Attendees praised the program as exactly what is needed at this time for professionals and allies.
“It is really hard as both a student and a medical professional to find accurate information on how to take care of my community and my patients that are part of the transgender community,” said Tom Sorum, post-baccalaureate student at SU and an emergency medical technician. “I am really hungry for the information that they gave us here today, that I can't find elsewhere. … I'm finding exactly what I'm needing so that I can learn to be a better medical professional, which is what I'm here at Salisbury University to do.”
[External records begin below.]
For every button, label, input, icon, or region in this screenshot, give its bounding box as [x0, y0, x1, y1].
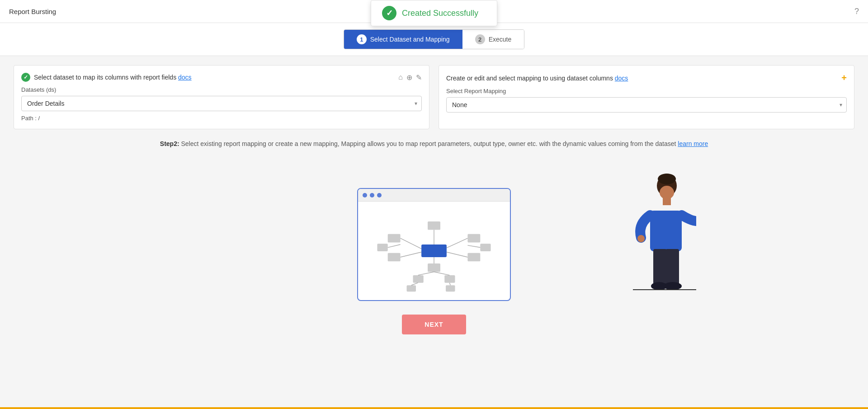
svg-line-18 — [418, 272, 434, 275]
success-message: Created Successfully — [402, 9, 478, 18]
mapping-add-icon[interactable]: + — [841, 73, 847, 83]
edit-icon[interactable]: ✎ — [416, 73, 422, 82]
dataset-select-wrapper: Order Details ▾ — [21, 96, 422, 111]
step-2-number: 2 — [475, 34, 485, 44]
mapping-header-text: Create or edit and select mapping to usi… — [446, 75, 613, 82]
next-btn-container: NEXT — [14, 315, 854, 334]
network-diagram — [371, 209, 497, 293]
browser-window — [357, 188, 511, 301]
svg-rect-21 — [407, 285, 416, 291]
dataset-check-icon — [21, 73, 30, 82]
bottom-progress-bar — [0, 407, 868, 409]
dataset-select[interactable]: Order Details — [21, 96, 422, 111]
mapping-card-header-left: Create or edit and select mapping to usi… — [446, 75, 628, 82]
cards-row: Select dataset to map its columns with r… — [14, 65, 854, 129]
svg-point-35 — [664, 282, 682, 290]
svg-line-6 — [401, 252, 422, 257]
learn-more-link[interactable]: learn more — [678, 140, 708, 147]
browser-content — [358, 202, 510, 300]
dataset-card-header-left: Select dataset to map its columns with r… — [21, 73, 192, 82]
svg-rect-27 — [650, 211, 682, 251]
step2-info: Step2: Select existing report mapping or… — [14, 140, 854, 147]
svg-rect-0 — [421, 244, 447, 257]
svg-point-26 — [658, 174, 676, 184]
mapping-docs-link[interactable]: docs — [615, 75, 628, 82]
help-icon[interactable]: ? — [854, 7, 859, 16]
svg-rect-7 — [467, 234, 480, 243]
svg-rect-33 — [665, 249, 679, 285]
dataset-card: Select dataset to map its columns with r… — [14, 65, 429, 129]
browser-titlebar — [358, 189, 510, 202]
svg-line-22 — [411, 283, 418, 286]
success-toast: Created Successfully — [371, 0, 497, 26]
svg-line-24 — [449, 283, 450, 286]
step-1-number: 1 — [357, 34, 367, 44]
dataset-label: Datasets (ds) — [21, 86, 422, 93]
svg-point-29 — [637, 235, 645, 242]
svg-rect-13 — [480, 244, 491, 251]
svg-line-12 — [388, 244, 401, 248]
browser-dot-1 — [363, 193, 367, 197]
svg-rect-5 — [388, 253, 401, 262]
svg-rect-23 — [446, 285, 455, 291]
dataset-path: Path : / — [21, 115, 422, 122]
add-circle-icon[interactable]: ⊕ — [406, 73, 412, 82]
mapping-select-wrapper: None ▾ — [446, 97, 847, 113]
step-2-label: Execute — [489, 36, 512, 43]
svg-rect-32 — [653, 249, 667, 285]
dataset-card-header: Select dataset to map its columns with r… — [21, 73, 422, 82]
dataset-docs-link[interactable]: docs — [178, 74, 192, 81]
svg-rect-11 — [377, 244, 387, 251]
svg-line-10 — [447, 252, 468, 257]
browser-dot-2 — [370, 193, 374, 197]
step-2[interactable]: 2 Execute — [462, 30, 524, 49]
svg-point-31 — [660, 186, 674, 199]
next-button[interactable]: NEXT — [402, 315, 466, 334]
svg-rect-15 — [428, 263, 440, 272]
top-bar: Report Bursting Report burst ... e click… — [0, 0, 868, 23]
mapping-card-header: Create or edit and select mapping to usi… — [446, 73, 847, 83]
dataset-card-icons: ⌂ ⊕ ✎ — [398, 73, 422, 82]
person-illustration — [628, 170, 696, 301]
stepper: 1 Select Dataset and Mapping 2 Execute — [344, 29, 524, 49]
svg-line-20 — [434, 272, 449, 275]
step-1[interactable]: 1 Select Dataset and Mapping — [344, 30, 462, 49]
main-content: Select dataset to map its columns with r… — [0, 56, 868, 343]
mapping-select[interactable]: None — [446, 97, 847, 113]
svg-line-14 — [467, 245, 480, 248]
stepper-container: 1 Select Dataset and Mapping 2 Execute — [0, 23, 868, 56]
step2-description: Select existing report mapping or create… — [181, 140, 676, 147]
home-icon[interactable]: ⌂ — [398, 73, 403, 81]
browser-dot-3 — [377, 193, 382, 197]
svg-rect-9 — [467, 253, 480, 262]
dataset-header-text: Select dataset to map its columns with r… — [34, 74, 176, 81]
illustration-area — [14, 156, 854, 301]
mapping-card: Create or edit and select mapping to usi… — [439, 65, 854, 129]
svg-line-4 — [401, 238, 422, 249]
success-check-icon — [382, 6, 396, 20]
step-1-label: Select Dataset and Mapping — [370, 36, 450, 43]
svg-rect-17 — [413, 275, 424, 283]
svg-line-8 — [447, 238, 468, 248]
mapping-label: Select Report Mapping — [446, 88, 847, 94]
svg-rect-1 — [428, 221, 440, 230]
step2-bold-label: Step2: — [160, 140, 179, 147]
svg-rect-3 — [388, 234, 401, 243]
page-title: Report Bursting — [9, 8, 56, 15]
svg-rect-19 — [444, 275, 455, 283]
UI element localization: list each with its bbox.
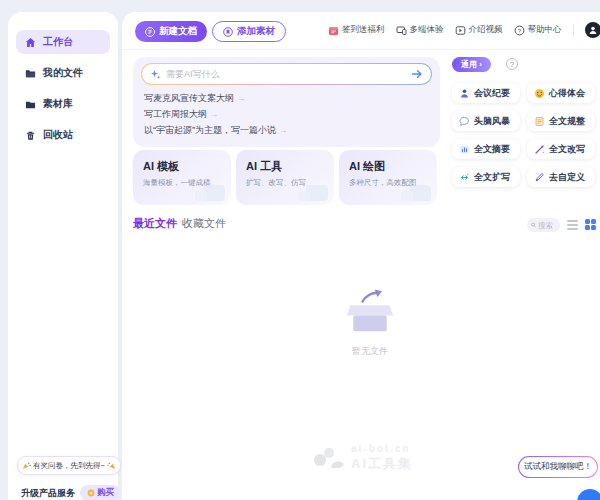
site-watermark: ai-bot.cn AI工具集: [313, 443, 413, 472]
tool-brainstorm[interactable]: 头脑风暴: [452, 111, 520, 131]
suggestion-item[interactable]: 写工作周报大纲→: [144, 106, 434, 122]
suggestion-text: 写工作周报大纲: [144, 108, 207, 121]
tab-label: 收藏文件: [182, 217, 226, 229]
promo-banner[interactable]: 有奖问卷，先到先得~: [17, 456, 121, 475]
send-icon[interactable]: [411, 68, 423, 80]
nav-label: 介绍视频: [469, 24, 503, 36]
tool-label: 全文改写: [549, 143, 585, 156]
chat-invite-label: 试试和我聊聊吧！: [519, 457, 597, 477]
tool-label: 全文摘要: [474, 143, 510, 156]
suggestion-item[interactable]: 写麦克风宣传文案大纲→: [144, 90, 434, 106]
user-icon: [588, 25, 598, 35]
list-view-icon[interactable]: [567, 220, 578, 230]
empty-text: 暂无文件: [310, 345, 430, 358]
nav-signin-reward[interactable]: 签到送福利: [328, 24, 385, 36]
upgrade-row: 升级产品服务 购买: [21, 485, 121, 500]
sidebar-item-library[interactable]: 素材库: [16, 92, 110, 116]
party-popper-icon: [107, 461, 116, 470]
empty-box-icon: [342, 283, 398, 335]
library-icon: [25, 99, 36, 110]
nav-multi-device[interactable]: 多端体验: [396, 24, 444, 36]
app-window: 工作台 我的文件 素材库 回收站 有奖问卷，先到先得~ 升级产品服务 购买: [0, 0, 600, 500]
add-material-button[interactable]: 添加素材: [212, 21, 286, 42]
sidebar-item-trash[interactable]: 回收站: [16, 123, 110, 147]
tool-label: 全文扩写: [474, 171, 510, 184]
category-pill-general[interactable]: 通用 ›: [452, 57, 491, 72]
tool-label: 去自定义: [549, 171, 585, 184]
search-input[interactable]: [538, 221, 556, 230]
calendar-gift-icon: [328, 25, 339, 36]
card-illustration: [203, 185, 225, 201]
tab-recent-files[interactable]: 最近文件: [133, 216, 177, 231]
ai-prompt-input[interactable]: [166, 69, 406, 79]
ai-input-border: [141, 63, 432, 85]
buy-label: 购买: [97, 487, 114, 499]
bubble-icon: [459, 116, 470, 127]
nav-divider: [573, 24, 574, 36]
nav-label: 帮助中心: [528, 24, 562, 36]
devices-icon: [396, 25, 407, 36]
suggestion-text: 写麦克风宣传文案大纲: [144, 92, 234, 105]
sidebar: 工作台 我的文件 素材库 回收站 有奖问卷，先到先得~ 升级产品服务 购买: [8, 12, 118, 500]
card-ai-drawing[interactable]: AI 绘图 多种尺寸，高效配图: [339, 150, 437, 205]
tool-label: 全文规整: [549, 115, 585, 128]
card-title: AI 模板: [143, 159, 231, 174]
sidebar-item-my-files[interactable]: 我的文件: [16, 61, 110, 85]
watermark-logo-icon: [313, 446, 345, 468]
tab-favorite-files[interactable]: 收藏文件: [182, 216, 226, 231]
card-title: AI 绘图: [349, 159, 437, 174]
nav-intro-video[interactable]: 介绍视频: [455, 24, 503, 36]
tool-full-text-tidy[interactable]: 全文规整: [527, 111, 595, 131]
tool-full-text-rewrite[interactable]: 全文改写: [527, 139, 595, 159]
sidebar-item-label: 素材库: [43, 97, 73, 111]
sidebar-item-label: 回收站: [43, 128, 73, 142]
tool-label: 会议纪要: [474, 87, 510, 100]
card-ai-templates[interactable]: AI 模板 海量模板，一键成稿: [133, 150, 231, 205]
tidy-doc-icon: [534, 116, 545, 127]
trash-icon: [25, 130, 36, 141]
grid-view-icon[interactable]: [585, 219, 596, 230]
category-help-icon[interactable]: ?: [506, 58, 518, 70]
search-icon: [531, 221, 536, 229]
file-search[interactable]: [527, 218, 560, 232]
folder-icon: [25, 68, 36, 79]
nav-help-center[interactable]: ? 帮助中心: [514, 24, 562, 36]
empty-state: 暂无文件: [310, 283, 430, 358]
tool-customize[interactable]: 去自定义: [527, 167, 595, 187]
meeting-icon: [459, 88, 470, 99]
ai-input[interactable]: [142, 64, 431, 84]
tool-reflections[interactable]: 心得体会: [527, 83, 595, 103]
top-nav: 签到送福利 多端体验 介绍视频 ? 帮助中心 ˅: [328, 22, 600, 38]
tool-full-text-summary[interactable]: 全文摘要: [452, 139, 520, 159]
coin-icon: [87, 489, 95, 497]
category-label: 通用 ›: [461, 59, 482, 70]
suggestion-item[interactable]: 以“宇宙起源”为主题，写一篇小说→: [144, 122, 434, 138]
buy-button[interactable]: 购买: [80, 485, 121, 500]
user-avatar[interactable]: [585, 22, 600, 38]
tool-meeting-minutes[interactable]: 会议纪要: [452, 83, 520, 103]
new-document-button[interactable]: 新建文档: [135, 21, 207, 42]
expand-icon: [459, 172, 470, 183]
sidebar-item-label: 工作台: [43, 35, 73, 49]
home-icon: [25, 37, 36, 48]
help-icon: ?: [514, 25, 525, 36]
sparkle-icon: [150, 69, 161, 80]
arrow-icon: →: [279, 126, 287, 135]
sidebar-item-workbench[interactable]: 工作台: [16, 30, 110, 54]
new-document-label: 新建文档: [159, 25, 197, 38]
add-material-label: 添加素材: [237, 25, 275, 38]
ai-composer-panel: 写麦克风宣传文案大纲→ 写工作周报大纲→ 以“宇宙起源”为主题，写一篇小说→: [133, 57, 440, 147]
chat-invite-bubble[interactable]: 试试和我聊聊吧！: [518, 456, 598, 478]
suggestion-text: 以“宇宙起源”为主题，写一篇小说: [144, 124, 276, 137]
promo-text: 有奖问卷，先到先得~: [33, 461, 105, 471]
arrow-icon: →: [237, 94, 245, 103]
card-ai-tools[interactable]: AI 工具 扩写、改写、仿写: [236, 150, 334, 205]
rewrite-icon: [534, 144, 545, 155]
help-mark: ?: [510, 60, 514, 69]
pencil-icon: [534, 172, 545, 183]
bookmark-icon: [223, 27, 233, 37]
nav-label: 多端体验: [410, 24, 444, 36]
tool-full-text-expand[interactable]: 全文扩写: [452, 167, 520, 187]
summary-icon: [459, 144, 470, 155]
watermark-name: AI工具集: [351, 456, 413, 472]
Breakout sessions allowed attendees to further their knowledge in areas that appealed to them, including sessions on “Letter Writing for Gender Affirming Care” with Debb Dunn, family practice physician assistant at Resolve MD; “Transinclusive Education as a Structural Determinant of Health” with Dr. Heather Matthews, assistant professor of early and elementary education; “Transcending Barriers: Mental Health Basics for Allies” with Stephanie Hewitt, clinical social worker at Chesapeake Healthcare; and “We Deserve Joy: Choosing Happiness in Hard Times” with Tony Ferraiolo, certified life coach.
The event concluded with the Transgender Day of Remembrance vigil, recognizing and remembering the more than 300 members of the transgender community who died in the past year, often by suicide or violence. Organizers said the vigil helped illustrate why the availability of gender-affirming healthcare is so important.